(Document structure recognition data)
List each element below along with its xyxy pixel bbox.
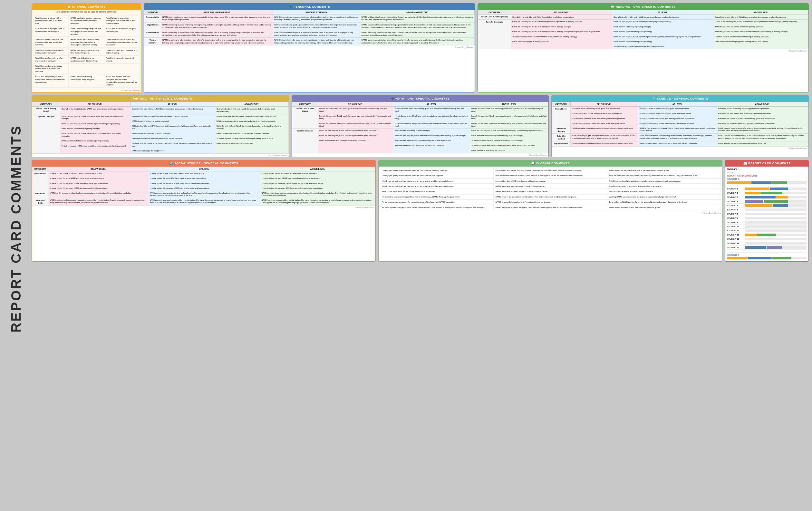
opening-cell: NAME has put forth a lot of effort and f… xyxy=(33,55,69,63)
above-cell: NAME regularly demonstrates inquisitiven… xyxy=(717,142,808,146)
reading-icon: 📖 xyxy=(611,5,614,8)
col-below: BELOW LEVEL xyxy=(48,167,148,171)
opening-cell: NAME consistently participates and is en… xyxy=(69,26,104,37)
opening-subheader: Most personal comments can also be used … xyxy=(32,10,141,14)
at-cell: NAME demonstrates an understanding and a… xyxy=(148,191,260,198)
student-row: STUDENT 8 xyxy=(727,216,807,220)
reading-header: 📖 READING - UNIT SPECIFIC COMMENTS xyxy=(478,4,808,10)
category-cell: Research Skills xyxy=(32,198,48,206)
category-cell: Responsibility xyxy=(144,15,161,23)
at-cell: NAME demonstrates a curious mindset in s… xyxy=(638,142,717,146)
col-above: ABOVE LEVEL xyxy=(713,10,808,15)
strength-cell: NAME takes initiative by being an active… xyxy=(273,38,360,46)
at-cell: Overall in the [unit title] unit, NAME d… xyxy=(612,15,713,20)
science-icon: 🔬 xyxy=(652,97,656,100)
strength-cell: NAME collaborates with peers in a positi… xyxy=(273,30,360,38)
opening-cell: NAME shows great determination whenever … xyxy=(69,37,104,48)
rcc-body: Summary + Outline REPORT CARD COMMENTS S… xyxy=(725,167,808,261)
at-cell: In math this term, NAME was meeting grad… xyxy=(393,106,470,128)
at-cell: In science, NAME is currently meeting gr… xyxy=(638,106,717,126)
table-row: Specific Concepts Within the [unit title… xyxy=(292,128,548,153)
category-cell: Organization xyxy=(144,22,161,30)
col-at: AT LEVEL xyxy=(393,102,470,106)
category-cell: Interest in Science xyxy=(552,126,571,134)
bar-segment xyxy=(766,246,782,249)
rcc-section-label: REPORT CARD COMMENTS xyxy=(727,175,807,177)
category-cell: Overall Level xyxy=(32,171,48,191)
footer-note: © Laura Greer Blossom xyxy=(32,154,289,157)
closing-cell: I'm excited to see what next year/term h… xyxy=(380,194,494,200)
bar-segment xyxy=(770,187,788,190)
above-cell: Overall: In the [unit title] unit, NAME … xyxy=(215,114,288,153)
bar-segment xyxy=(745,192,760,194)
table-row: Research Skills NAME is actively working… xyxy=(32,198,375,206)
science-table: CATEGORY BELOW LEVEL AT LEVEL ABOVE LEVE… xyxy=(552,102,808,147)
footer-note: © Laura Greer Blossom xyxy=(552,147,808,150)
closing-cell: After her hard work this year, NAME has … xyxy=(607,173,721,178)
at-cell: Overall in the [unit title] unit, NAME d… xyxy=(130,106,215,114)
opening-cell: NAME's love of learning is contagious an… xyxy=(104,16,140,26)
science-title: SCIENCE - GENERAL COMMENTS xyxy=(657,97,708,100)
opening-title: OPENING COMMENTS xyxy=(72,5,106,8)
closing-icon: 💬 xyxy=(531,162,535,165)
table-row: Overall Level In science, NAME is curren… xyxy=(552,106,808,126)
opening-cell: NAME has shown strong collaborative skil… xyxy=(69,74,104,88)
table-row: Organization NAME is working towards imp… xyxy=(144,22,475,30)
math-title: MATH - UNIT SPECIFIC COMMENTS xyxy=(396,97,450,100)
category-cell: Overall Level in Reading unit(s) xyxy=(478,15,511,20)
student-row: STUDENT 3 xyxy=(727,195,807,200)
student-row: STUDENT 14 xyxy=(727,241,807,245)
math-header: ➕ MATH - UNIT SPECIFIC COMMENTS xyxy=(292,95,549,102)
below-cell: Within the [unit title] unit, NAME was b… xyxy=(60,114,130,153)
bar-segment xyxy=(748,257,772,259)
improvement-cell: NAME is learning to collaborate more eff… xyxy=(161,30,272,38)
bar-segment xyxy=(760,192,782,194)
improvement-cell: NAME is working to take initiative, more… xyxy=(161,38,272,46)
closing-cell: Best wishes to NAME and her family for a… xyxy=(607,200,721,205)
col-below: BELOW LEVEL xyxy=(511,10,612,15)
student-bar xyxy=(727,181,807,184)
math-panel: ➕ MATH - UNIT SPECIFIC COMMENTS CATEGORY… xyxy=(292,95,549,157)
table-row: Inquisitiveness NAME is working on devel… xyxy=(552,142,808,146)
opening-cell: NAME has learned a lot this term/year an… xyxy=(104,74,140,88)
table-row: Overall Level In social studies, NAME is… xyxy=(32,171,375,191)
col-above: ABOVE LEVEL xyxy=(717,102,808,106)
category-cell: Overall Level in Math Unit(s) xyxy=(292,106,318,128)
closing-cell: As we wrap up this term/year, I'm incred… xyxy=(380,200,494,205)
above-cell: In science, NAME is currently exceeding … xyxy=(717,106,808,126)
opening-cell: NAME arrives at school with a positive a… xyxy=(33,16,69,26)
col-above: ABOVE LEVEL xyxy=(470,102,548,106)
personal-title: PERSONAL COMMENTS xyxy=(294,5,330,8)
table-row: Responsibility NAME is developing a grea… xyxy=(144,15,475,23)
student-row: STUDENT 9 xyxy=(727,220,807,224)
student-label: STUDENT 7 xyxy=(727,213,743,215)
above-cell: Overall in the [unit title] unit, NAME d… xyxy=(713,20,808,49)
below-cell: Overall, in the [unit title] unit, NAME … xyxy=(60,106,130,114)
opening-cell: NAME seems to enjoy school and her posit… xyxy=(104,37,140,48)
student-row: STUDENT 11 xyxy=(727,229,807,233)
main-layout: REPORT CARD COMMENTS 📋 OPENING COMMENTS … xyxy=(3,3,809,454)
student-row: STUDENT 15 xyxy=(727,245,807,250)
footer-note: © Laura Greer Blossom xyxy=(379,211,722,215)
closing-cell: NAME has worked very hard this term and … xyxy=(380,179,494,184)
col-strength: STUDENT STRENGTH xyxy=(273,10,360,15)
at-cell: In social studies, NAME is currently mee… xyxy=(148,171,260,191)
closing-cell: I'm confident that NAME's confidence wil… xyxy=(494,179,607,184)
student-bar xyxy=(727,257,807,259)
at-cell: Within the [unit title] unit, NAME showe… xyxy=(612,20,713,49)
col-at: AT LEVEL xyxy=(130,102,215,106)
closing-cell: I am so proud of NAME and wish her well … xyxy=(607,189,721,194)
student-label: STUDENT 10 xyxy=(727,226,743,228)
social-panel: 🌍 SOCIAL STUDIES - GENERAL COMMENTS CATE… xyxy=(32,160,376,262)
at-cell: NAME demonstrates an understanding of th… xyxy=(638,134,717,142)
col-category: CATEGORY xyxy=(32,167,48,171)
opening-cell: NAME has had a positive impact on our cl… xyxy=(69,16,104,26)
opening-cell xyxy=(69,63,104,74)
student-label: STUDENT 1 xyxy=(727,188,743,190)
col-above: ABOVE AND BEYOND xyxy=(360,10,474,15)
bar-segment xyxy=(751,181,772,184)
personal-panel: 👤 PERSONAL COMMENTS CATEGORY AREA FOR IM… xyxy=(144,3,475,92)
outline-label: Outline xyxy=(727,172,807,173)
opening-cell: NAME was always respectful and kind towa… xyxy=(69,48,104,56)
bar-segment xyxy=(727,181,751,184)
---
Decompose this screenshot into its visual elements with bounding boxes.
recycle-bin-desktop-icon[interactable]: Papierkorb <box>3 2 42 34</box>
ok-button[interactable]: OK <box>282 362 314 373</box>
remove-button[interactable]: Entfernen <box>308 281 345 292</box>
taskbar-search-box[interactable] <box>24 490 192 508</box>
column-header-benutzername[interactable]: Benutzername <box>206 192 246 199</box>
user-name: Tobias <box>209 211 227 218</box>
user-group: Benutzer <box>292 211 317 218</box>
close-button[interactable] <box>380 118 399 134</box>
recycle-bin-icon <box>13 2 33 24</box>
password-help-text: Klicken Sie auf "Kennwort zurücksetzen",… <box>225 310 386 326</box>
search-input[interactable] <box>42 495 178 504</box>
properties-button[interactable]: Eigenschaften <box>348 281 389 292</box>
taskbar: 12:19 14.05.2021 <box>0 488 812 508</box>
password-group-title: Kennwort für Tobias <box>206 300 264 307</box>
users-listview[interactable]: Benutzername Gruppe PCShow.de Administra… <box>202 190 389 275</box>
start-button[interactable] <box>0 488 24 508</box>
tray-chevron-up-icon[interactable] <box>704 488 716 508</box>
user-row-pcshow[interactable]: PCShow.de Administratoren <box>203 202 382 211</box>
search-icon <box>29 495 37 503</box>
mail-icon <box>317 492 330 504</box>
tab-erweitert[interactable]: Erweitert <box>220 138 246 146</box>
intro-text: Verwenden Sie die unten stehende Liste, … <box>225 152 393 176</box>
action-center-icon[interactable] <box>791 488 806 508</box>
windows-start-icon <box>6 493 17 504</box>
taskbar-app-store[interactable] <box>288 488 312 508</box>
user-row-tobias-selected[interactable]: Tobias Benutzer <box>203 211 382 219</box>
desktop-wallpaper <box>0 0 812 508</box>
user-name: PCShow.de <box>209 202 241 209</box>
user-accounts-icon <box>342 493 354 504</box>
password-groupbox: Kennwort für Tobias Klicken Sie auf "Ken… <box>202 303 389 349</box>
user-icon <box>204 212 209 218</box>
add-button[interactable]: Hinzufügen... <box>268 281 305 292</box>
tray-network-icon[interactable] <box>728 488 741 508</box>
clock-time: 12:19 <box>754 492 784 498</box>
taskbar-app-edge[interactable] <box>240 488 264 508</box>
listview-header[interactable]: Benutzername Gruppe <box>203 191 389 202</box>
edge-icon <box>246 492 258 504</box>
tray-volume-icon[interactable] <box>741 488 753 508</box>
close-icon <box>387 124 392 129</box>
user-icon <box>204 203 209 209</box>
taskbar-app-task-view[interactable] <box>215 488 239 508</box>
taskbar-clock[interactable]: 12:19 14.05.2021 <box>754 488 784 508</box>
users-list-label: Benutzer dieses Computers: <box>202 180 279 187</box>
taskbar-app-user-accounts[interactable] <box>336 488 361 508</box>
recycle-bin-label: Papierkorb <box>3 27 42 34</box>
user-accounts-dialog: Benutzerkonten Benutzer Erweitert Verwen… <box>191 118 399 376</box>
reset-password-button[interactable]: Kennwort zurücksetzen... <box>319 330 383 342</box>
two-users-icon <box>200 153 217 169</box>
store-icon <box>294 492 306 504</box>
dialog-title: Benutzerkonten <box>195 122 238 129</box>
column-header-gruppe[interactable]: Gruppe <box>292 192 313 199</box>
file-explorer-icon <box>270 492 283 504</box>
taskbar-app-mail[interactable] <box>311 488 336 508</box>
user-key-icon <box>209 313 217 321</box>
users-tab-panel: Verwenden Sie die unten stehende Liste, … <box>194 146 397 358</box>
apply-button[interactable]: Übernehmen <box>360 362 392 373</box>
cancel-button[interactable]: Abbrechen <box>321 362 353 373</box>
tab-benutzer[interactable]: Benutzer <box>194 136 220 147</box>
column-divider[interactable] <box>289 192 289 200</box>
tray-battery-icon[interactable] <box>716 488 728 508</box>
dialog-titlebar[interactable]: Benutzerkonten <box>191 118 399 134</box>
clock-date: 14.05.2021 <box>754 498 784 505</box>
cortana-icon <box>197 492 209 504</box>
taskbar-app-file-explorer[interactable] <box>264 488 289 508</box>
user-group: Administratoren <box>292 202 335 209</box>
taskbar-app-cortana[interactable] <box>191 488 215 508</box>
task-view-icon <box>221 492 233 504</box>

DIRECTIONS FOR THIS TASK
Within the entries above, find every line where the string "Responsibility" occurs, and copy it.

RESPONSE AREA
category-cell: Responsibility xyxy=(144,15,161,23)
table-row: Responsibility NAME is developing a grea… xyxy=(144,15,475,23)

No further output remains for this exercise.